Buku yang diluncurkan oleh Mukhid ini bertajuk “Lelaki yang Mengandung Bidadari”. Cerita yang disajikan tergolong istimewa karena ditulis selama kurang lebih sepuluh tahun. Dalam kumcer tersebut, Mukhid mengumpulkan cerpen-cerpenya yang pernah ditulis sejak tahun 2006 hingga 2016. Beberapa di antaranya bahkan pernah memenangkan sayembara penulisan dan dimuat di media massa nasional. Oleh sebab itu, sudah layak dan sepantasnya apabila kumcer ini dibedah.
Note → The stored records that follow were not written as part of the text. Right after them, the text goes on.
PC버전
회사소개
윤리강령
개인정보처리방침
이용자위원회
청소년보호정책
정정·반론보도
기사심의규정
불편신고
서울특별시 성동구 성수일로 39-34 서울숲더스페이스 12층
Pembedah kumcer dalam acara bedah buku tersebut adalah esais Wawan Eko Yulianto. Pria yang baru saja meraih gelar doktor dari Universitas Arkansas ini mengatakan bahwa cerpen-cerpen Abdul Mukhid ini didominasi oleh genre dongeng. “Ada kekuatan semacam hukum alam yang menentukan cerita!” ujar Wawan. Genre tentang dongeng sesungguhnya mulai nampak ketika pembaca disajikan judul pertama yaitu ‘Hanya Sebuah Dongeng’. Secara tidak langsung, beberapa pembaca bisa saja terbangun pikiranya untuk menganggap kumcer ini adalah sebuah dongeng.
Berkaitan dengan judul, Misbahul Amri, dosen Sastra Inggris UM mengatakan bahwa judul yang diberikan oleh Abdul Mukhid merupakan judul yang boleh diinterpretasi siapapun. “Karya yang bagus itu merupakan karya yang multi interpretasi” jelas Amri. Secara fisik, isi, dan pemilihan diksi pada judul, karya Abdul Mukhid adalah karya yang multi interpretasi.
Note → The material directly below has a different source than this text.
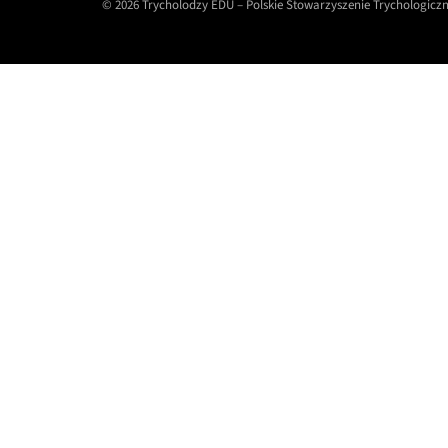
© 2026 Trycholodzy EDU – Polskie Stowarzyszenie Trychologicz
Pada kesempatan itu, Abdul Mukhid tidak mau terlalu banyak memaknai bukunya. Dia benar-benar membuka ruang penafsiran bagi pembaca seluas-luasnya. Abdul Mukhid hanya mengatakan bahwa kumcer yang ada dalam bukunya merupakan irtenalisasi teknik bercerita. Beragam teknik bercerita yang telah diperolehnya langsung direkonstruksi menjadi sebuah cerpen, dan hasilnya ternyata maksimal. “Cerpen-cerpen yang saya tulis sejak 2006 yang ada dalam buku ini sesungguhnya adalah proses latihan saja, meskipun telah memenangkan sayembara dan dimuat di media,” pungkasnya dengan rendah hati.